Schließlich kann in diesem Zusammenhang auch nicht
außer Betracht bleiben, daß in Artikel 1 Nr. 9
eines Gesetzentwurfs des Bundesrats vom 29. September 2000 - Entwurf
eines Gesetzes zur Änderung der Strafprozeßordnung
(Gesetz zur Stärkung der Verletztenrechte), BR-Drucks. 552/00
-, der auf eine Gesetzesinitiative der Freien und Hansestadt Hamburg
vom 3. September 1999 zurückgeht (BR-Drucks. 507/99) die
Zulassung der Nebenklage im Sicherungsverfahren ausdrücklich
vorgesehen ist (zum Gesetzgebungsverfahren vgl. auch Hinz, DRiZ 2001,
321 ff. m.w.N.).
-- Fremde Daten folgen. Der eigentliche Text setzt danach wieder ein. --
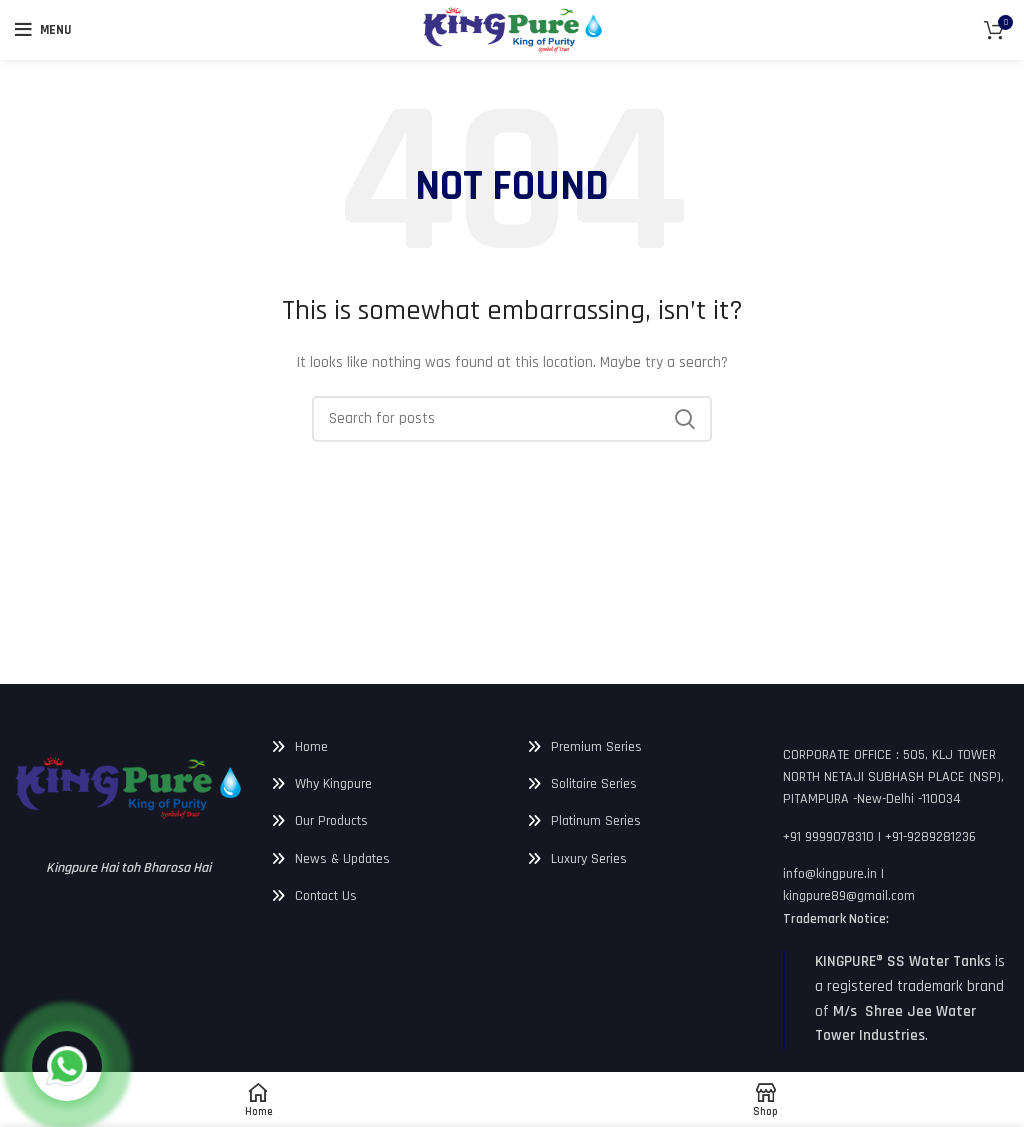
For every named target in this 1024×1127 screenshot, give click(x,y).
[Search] (512, 419)
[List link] (384, 747)
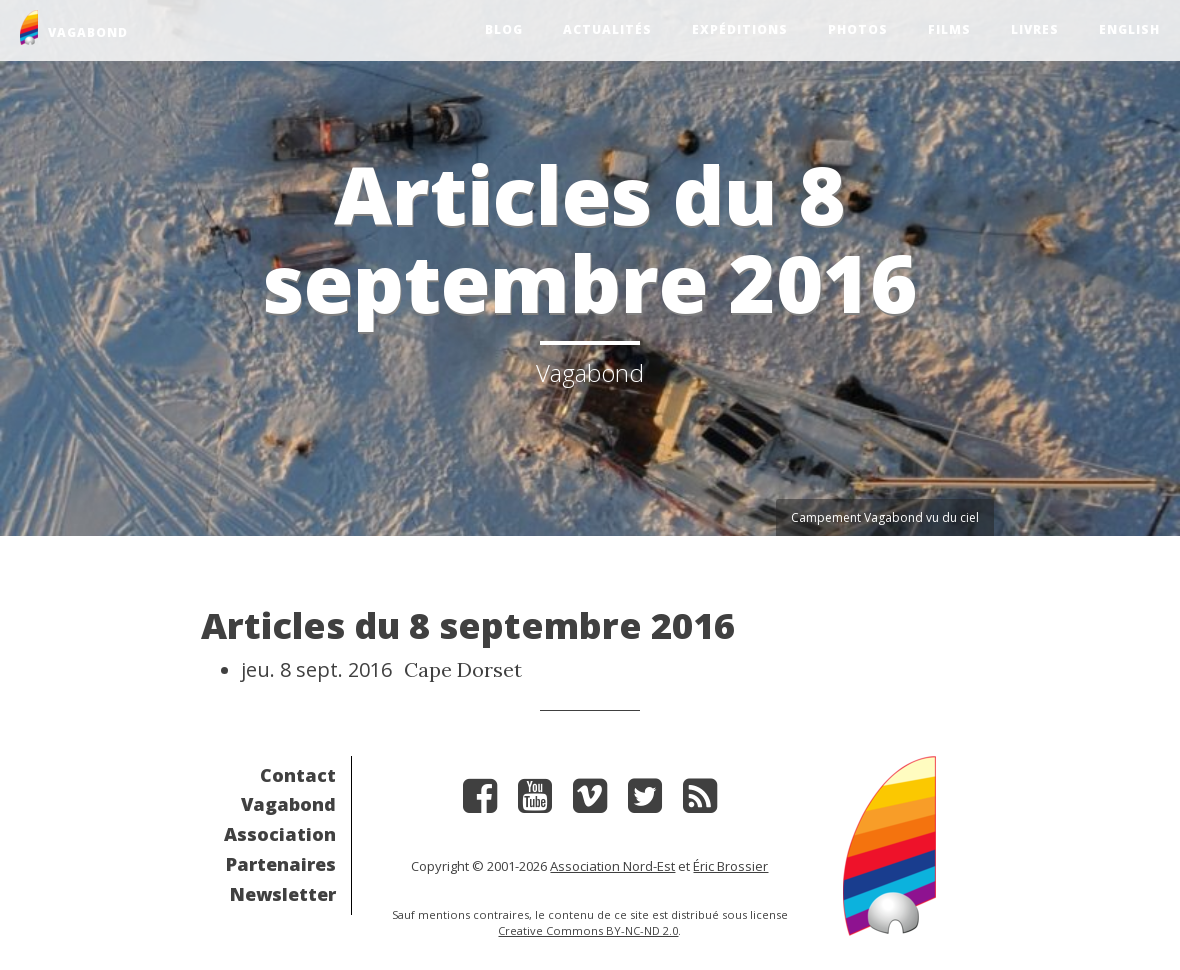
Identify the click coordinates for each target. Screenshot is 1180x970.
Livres (1035, 29)
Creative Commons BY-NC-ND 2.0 (588, 930)
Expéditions (740, 29)
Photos (858, 29)
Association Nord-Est (612, 866)
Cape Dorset (463, 669)
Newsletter (283, 894)
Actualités (607, 29)
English (1129, 29)
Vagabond (288, 804)
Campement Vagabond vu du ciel (885, 517)
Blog (504, 29)
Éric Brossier (730, 866)
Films (949, 29)
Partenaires (281, 864)
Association (280, 834)
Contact (298, 775)
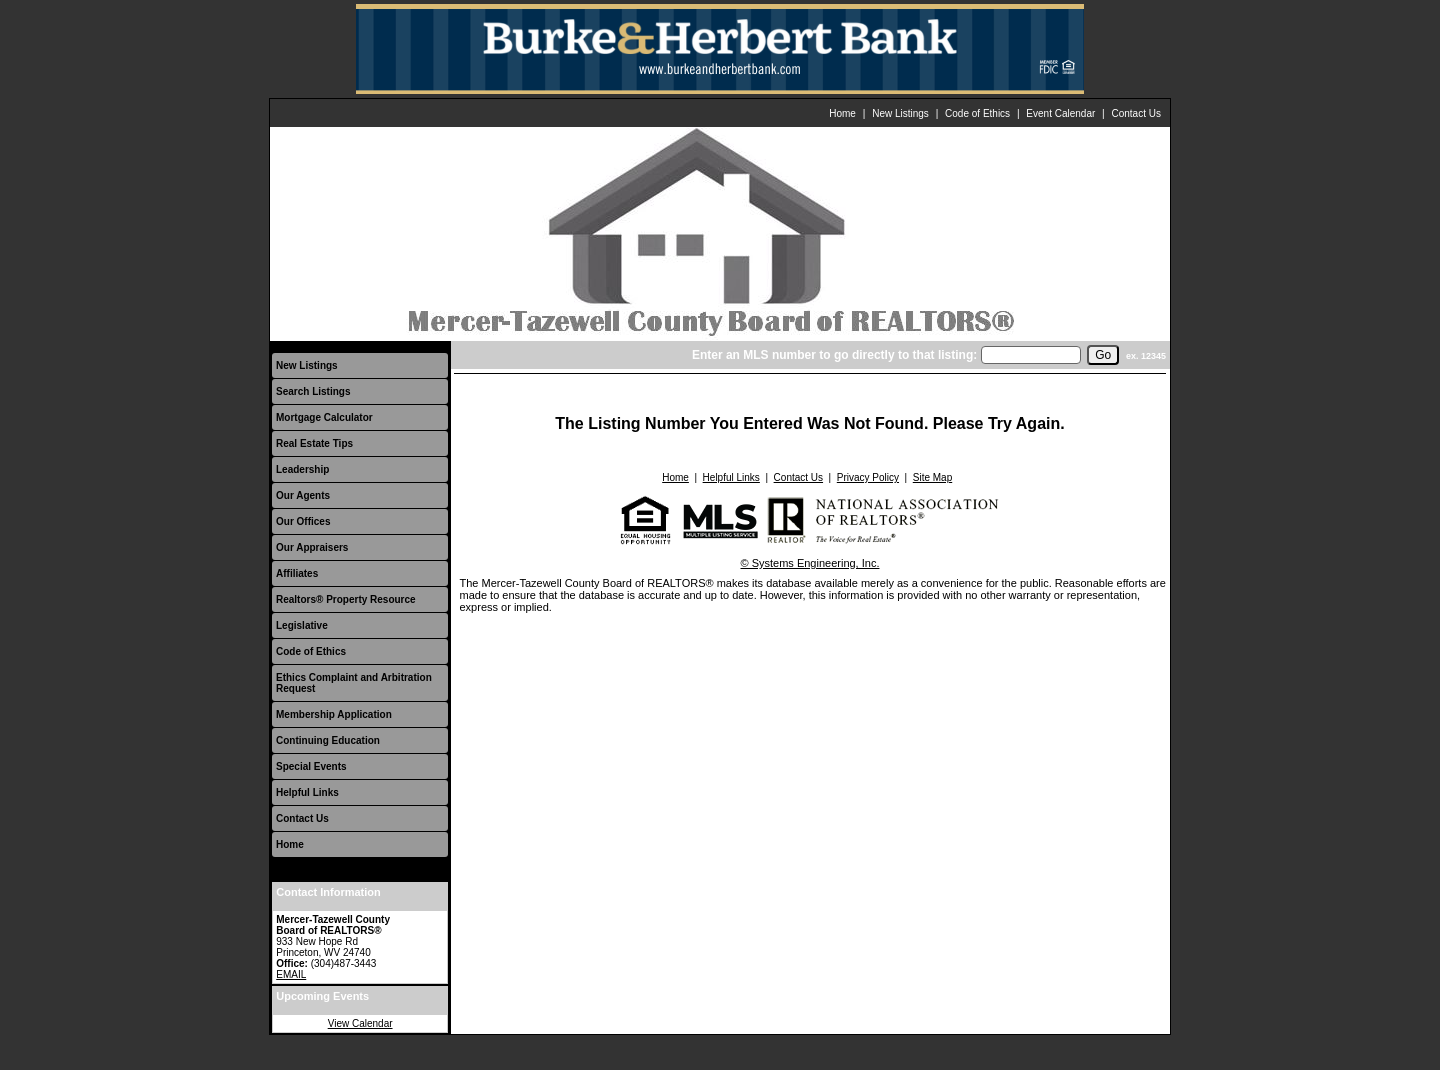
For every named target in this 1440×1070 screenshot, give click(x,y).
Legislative (302, 625)
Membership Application (334, 714)
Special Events (311, 766)
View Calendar (360, 1023)
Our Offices (303, 521)
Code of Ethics (977, 113)
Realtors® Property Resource (346, 599)
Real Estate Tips (314, 443)
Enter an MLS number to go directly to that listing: (834, 355)
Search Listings (313, 391)
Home (842, 113)
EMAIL (291, 974)
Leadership (302, 469)
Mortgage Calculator (324, 417)
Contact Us (1136, 113)
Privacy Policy (868, 477)
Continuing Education (328, 740)
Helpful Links (307, 792)
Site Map (932, 477)
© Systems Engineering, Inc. (810, 563)
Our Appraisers (312, 547)
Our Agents (303, 495)
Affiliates (297, 573)
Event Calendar (1060, 113)
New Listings (900, 113)
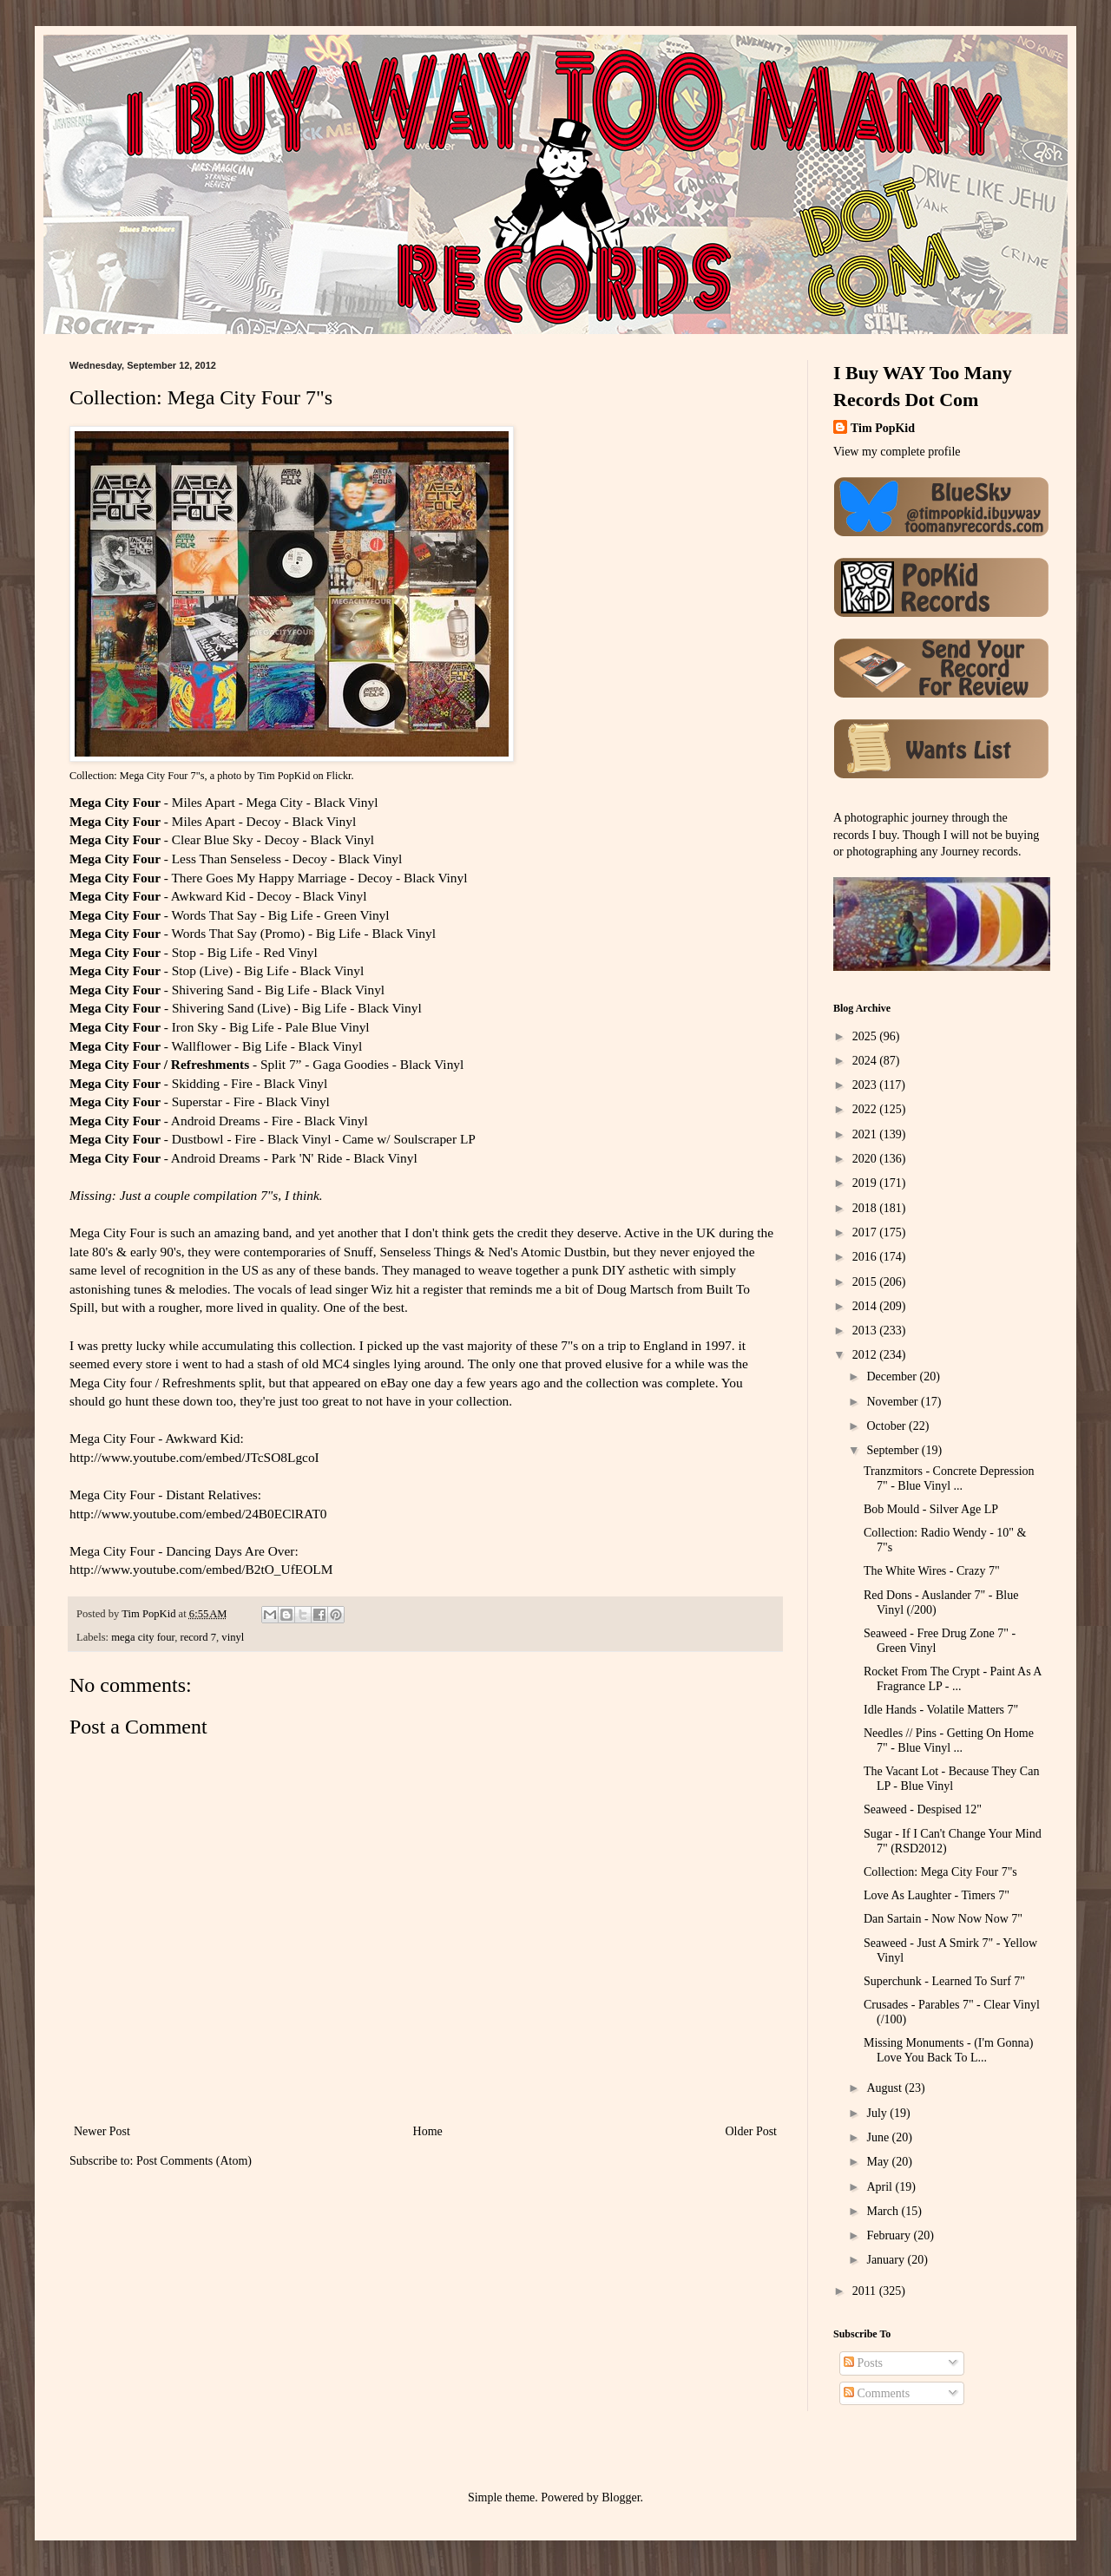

In der Begründung dieses Entwurfs
heißt es, diese Regelung diene der "Klarstellung" und solle
getroffen werden, um "der Intension des Opferschutzgesetzes
vollständig gerecht zu werden" (BR-Drucks. 552/00 S. 12, 13).
d) Nach alledem war unter Aufgabe der bisherigen Rechtsprechung,
entsprechend auch dem Antrag des Generalbundesanwalts, auf
Zulässigkeit der Nebenklage im Sicherungsverfahren zu erkennen.